By Andrew Bruss Mar 18, 2022 • 10:10 am PDT
Tank and the Bangas teamed up with to bring a doubleheader to Boston’s Paradise Rock Club on Wednesday, March 16 that was a complete cross-section of 21st-century Black music by two Grammy-nominated titans of cool.
Henry’s performance was equal parts Herbie Hancock and Stevie Wonder and when Tank and the Bangas followed his set, they put on a hyperdynamic show whose sound touched on artists ranging from Kamasi Washington to Nicki Minaj.
Henry took the stage flanked by a formal drums/bass rhythm section, two backup vocalists, and a second keyboard player to hold down the fort while he went full-wizard on his holy trinity Hammond/Roland/Moog rig. Henry cut his teeth as a preschooler wowing church audiences on the organ but it was his monophonic pitch-shifting leads on the Moog that truly peeled eyes and dropped jaws.
Advertisement
As a vocalist, Henry’s ability to weave in between multiple octaves hits your heart as hard as your ears but unlike plenty of vocalists with that kind of range, it doesn’t come off as forced or even difficult. He makes it seem casual. As a frontman, Henry has a natural charisma that can’t be learned that accompanies a performance methodology that borrows heavily from Mick Jagger’s “Book on Engaging Stadium Nosebleeds” but applied it to the nightclub setting.
Tank and the Bangas exploded onto the national stage after winning NPR’s Tiny Desk Contest in 2017 and the success of their 2019 sophomore release, Green Balloon, has kept their star rising ever since.
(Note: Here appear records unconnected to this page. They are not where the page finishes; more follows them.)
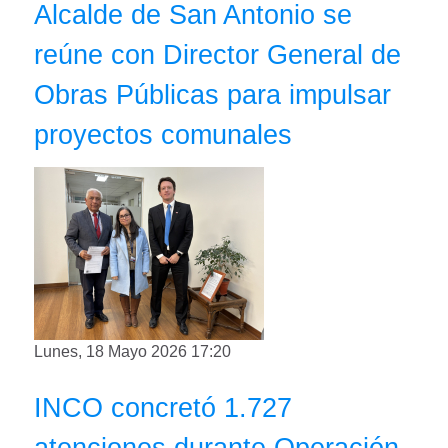
Alcalde de San Antonio se
reúne con Director General de
Obras Públicas para impulsar
proyectos comunales
Lunes, 18 Mayo 2026 17:20
INCO concretó 1.727
atenciones durante Operación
Frontwoman Tarriona “Tank” Ball takes the stage with impossible-to-ignore charisma and an iconic sense of style that’s captivating from first sight. As a singer, her vocals range from traditional R&B to the kind of quirky spoken rap persona that brings about that Nicki Minaj comparison.
As for The Bangas, in addition to keys, guitar, drums and bass, they’ve got a powerhouse horn section that allows the group to seamlessly maneuver between Sly Stone funk, The Roots brand of live hip-hop and the avant-garde exploratory jazz that brings Kamasi Washington to mind.
Early in the set, “Spaceships” got the audience drawn in and singing along to the refrain, “Look at all the money,” as Tank jokingly hopped around the stage like a bunny rabbit. Her ability to alternate from an endearing on-stage darling to ferocious frontwoman is unforced and demands the undivided attention of her audience.
As much of a focal point as she may be, there is plenty of showmanship to go around in The Bangas. Saxophone/flute player Albert Allenback has a powerful stage presence in his own right and the way he engages Tank makes it hard not to draw comparisons to the dynamics between Mick and Keith, Page and Plant, David Lee Roth and Eddie Van Halen or Zach De La Rocha and Tom Morello.
While Tank and the Bangas are widely regarded as an act on the rise, Henry has been in the business since 2006 and as a virtuoso who doesn’t seem fond of writing hooks, it’s no stretch to say his commercial ceiling isn’t on par with that of his current tour mates. With that said, he tends to play a bigger room every time he comes through Boston and it’s a fair bet that the days of seeing either of these acts in a venue with a capacity of 933 is nearing its end.
By the end of the night, it was clear to everyone in the house that this was a show that years from now, ticketholders would be bragging that they saw these acts share the stage for under a thousand people.